The essential mechanism of the administration’s smear campaign was talking off-the-record to reporters. When, in an earlier chapter of this melodrama, Times reporter Judith Miller went to jail rather than tell the grand jury who her sources were in the very same smear campaign, there was no talk of disinformation. Rather, the Times editorialized that a reporter’s right to publish information and not say where it comes from is “one of the pillars of the nation’s freedoms.”

Neither Libby nor anyone else has been charged with the original crime of talking out of school about Wilson’s wife, Valerie, the CIA operative. Libby’s conviction is for the coverup. But , as the Times emphasized yesterday,it is the connection between Libby’s lies and the larger ball of wax that makes the lies especially scandalous and worthy of punishment. So the question remains: If Libby and the others who told reporters about Valerie Wilson and later lied about it were engaged in a dastardly smear campaign, why aren’t the reporters they talked to considered to be dupes or even accessories? And if the reporters are actually First Amendment heroes for listening to the lies and in most cases publishing them, why does Scooter Libby belong in jail?

According to the High Church First Amendment theology to which the Times subscribes, a reporter is supposed to protect the identity of a source even if the source turns out to have lied. So the Times would never do anything to help expose and bring down the dastardly smear campaign, which makes its thirst for Libby’s blood even stranger.
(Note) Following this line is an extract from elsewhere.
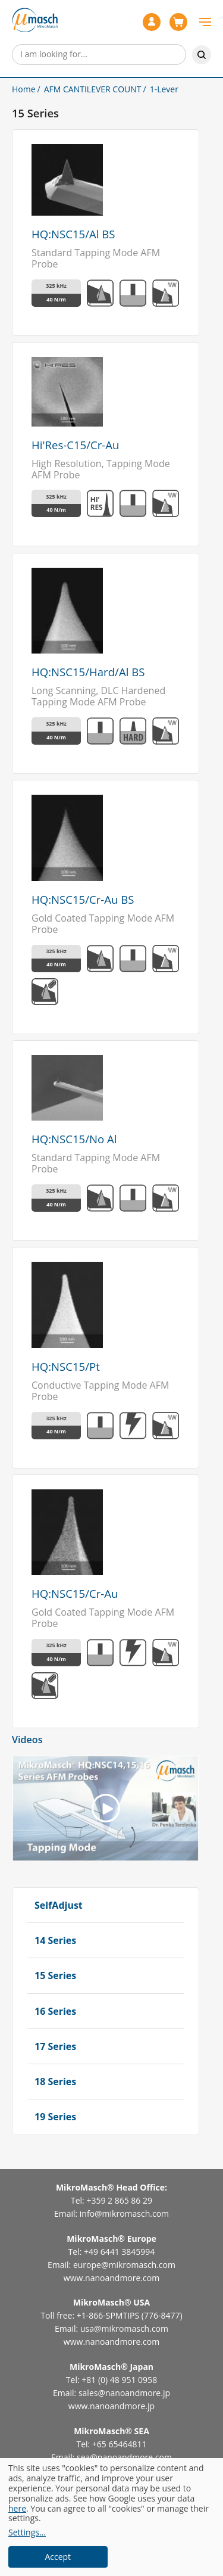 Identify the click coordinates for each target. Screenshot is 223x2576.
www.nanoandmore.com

The other extraordinary editorial was in the Wall Street Journal, also yesterday. It was a long disquisition on “independence” occasioned by the prospect of being owned by Rupert Murdoch. This editorial was pugnacious, like almost all Wall Street Journal editorials . As usual, it made up in subtext and innuendo for what its surface argument lacked in logic. It lost no time in noting that the Bancroft family that owns the Journal is more “hands-off” than either the Grahams of the Washington Post or –in spades–the Sulzbergers of the New York Times. (“Lost no time” is a Journal -like formulation, implying unseemly haste to do something bad . I n fact, I have no idea how much time it took to make this point.) As for a non-family-owned media company like Gannet, its “make-no-waves corporate ethic turns nearly all of its editorial pages into mush.” So there!

The editors praise themselves for various examples of independence-such as opposing US entry into World War II until “the day war began” and withstanding pressure from “more than one liberal” to ease off of their relentless campaign of allegations against Bill Clinton. What even two or more liberals could have done to do to pressure the Wall Street Journal, the editorial doesn’t say. But certainly if independence means being able to say whatever you want, no matter how dishonest or scurrilous or unfair, then the Journal editorial page evidently has it.
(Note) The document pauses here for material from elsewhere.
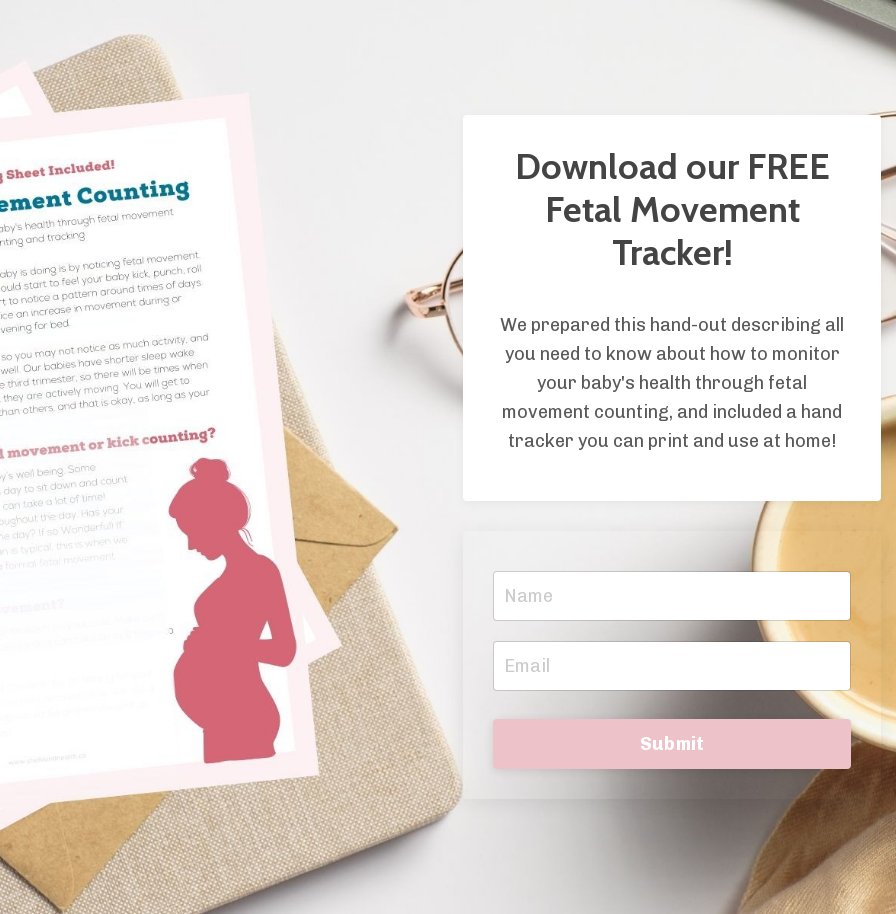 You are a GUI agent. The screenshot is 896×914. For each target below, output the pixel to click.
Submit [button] (672, 744)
The pressing question, though, is not how the Bancrofts have treated the paper, but how Murdoch would, or should. The concept of independence is a strange one. In any other industry, the notion that the owner should recuse himself from the actual running of the business wouldn’t even qualify as a high-minded aspiration. This is capitalism: why should he? The editorial implies an answer: because it’s good business. The late editor Bob Bartley apparently used to say that the Journal’s editorial page is the only one that “sells papers.” Maybe that’s true, though it’s not quite like saying that the page is profitable. But let’s give it to them. The Journal editorial page sells papers because it says what its readers in the business world like to hear. Does that make it more or less independent than if it only had to please one person?

Anyway, as whoever wrote that editorial well knows, it is not the Journal’s editorial page that needs protection from Murdoch. It is the news sections that need to be scared. The most remarkable form of independence at the Wall Street Journal isn’t journalists from the owners, it’s the news side from the editorial writers, and vice versa. A word or two about how the news needs independence-needs it more than editorials, in fact, since editorials by definition have a point of view-would have been gracious. But no.